1 Oman’s links with India and East Africa
Historical problems and perspectives

‘It was the Slave Trade which was originally responsible for generating the increased economic interest of the Omanis in the Swahili Coast’.1 This quotation is a more recent example of the widely accepted view regarding the nineteenth century Omani expansion in East Africa. First of all, slavery as an institution was a centuries-old phenomenon admitted by Omanis themselves, during the nineteenth century, to have existed ‘since the days of [Prophet] Noah’.2 Secondly, the theory that the above statement seeks to propound is ill-supported by the available evidence, not least the facts that Oman’s links with East Africa were well established by the nineteenth century and slaves did not constitute the foremost trading commodity in East African markets at the beginning of that century.
Leaving aside the very early links between Omanis and the inhabitants of the East African coast,3 Omani political and economic interests in East Africa were widespread and recognised, as Bathurst has shown, from the mid-seventeenth century under the Ya’ariba.4 While Omani rulers, since that time, appointed wâlîs (governors) to various principalities in East Africa, they did not establish any centralised political authority over them. Such a relatively modern European-originated concept of central government did not in fact impinge in any way upon their attitudes of thought nor upon their socio-economic infrastructure which was based on tribalism. Thus, as there never was an extensive and grandiose East African ‘empire’ in the heyday of Kilwa in the thirteenth century, despite the insistence of some early writers on popularising such romantic myths.5 Similarly, there was no Ya’rubi nor indeed an Albusaidi ‘empire’ with viable institutions enabling Omani rulers to exercise centralised authority in territories in East Africa, even in those areas where they exercised some degree of control. That control, motivated primarily by the desire to protect trade and to collect duties, was derived from tribal allegiances, political alliances with local rulers and long-established commercial relationships.
Following the demise of the Ya’ariba, various factors combined to undermine the control and debilitate the power base from which the Albusaidis would ordinarily have expected to benefit by virtue of Oman’s tribal system. Prominent among these factors were the turmoil which afflicted Oman during the civil wars of 1719–49; the Persian invasions; the squabbles between members of the newly established Albusaidi Dynasty and between the Albusaidi rulers and other dominant Omani groups both in Oman and overseas; the Omani struggle against European powers and its competition for trade in previously Omani-dominated commercial outlets in India, Africa and the Gulf region and the Omani conflict with the Wahhabis.
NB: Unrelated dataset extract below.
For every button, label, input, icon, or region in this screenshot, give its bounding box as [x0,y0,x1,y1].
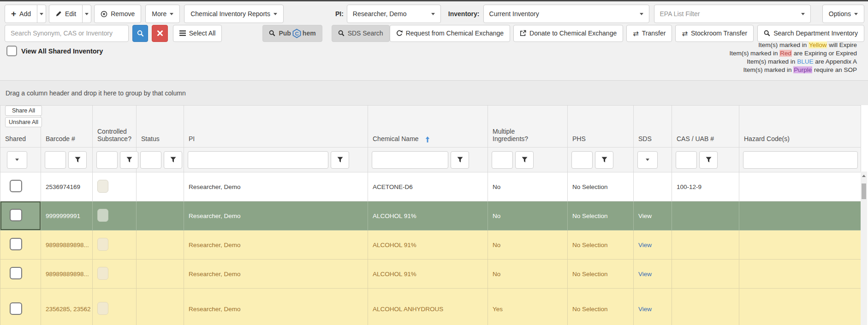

Against such a multi-faceted economic and political edifice, it is a constant source of wonder that historians attach so much importance to the trading activities at Zanzibar in the nineteenth century and persist in treating them in isolation without the most cursory examination of trade in the Indian Ocean region as a whole in the seventeenth and eighteenth centuries. These earlier commercial activities were the precursors and the catalysts that were to trigger the later rise of the Omani-generated East African commerce. To disregard this crucial aspect is a fundamentally flawed assumption. And while it is true that the increasing European and American incursions and commercial interests in East Africa did give an unprecedented importance to Zanzibar from the third decade of the nineteenth century, it was the ability of the old commercial system in East Africa to fuel these new trends that gave an impetus to the burgeoning and progressively internationalised Indian Ocean economy.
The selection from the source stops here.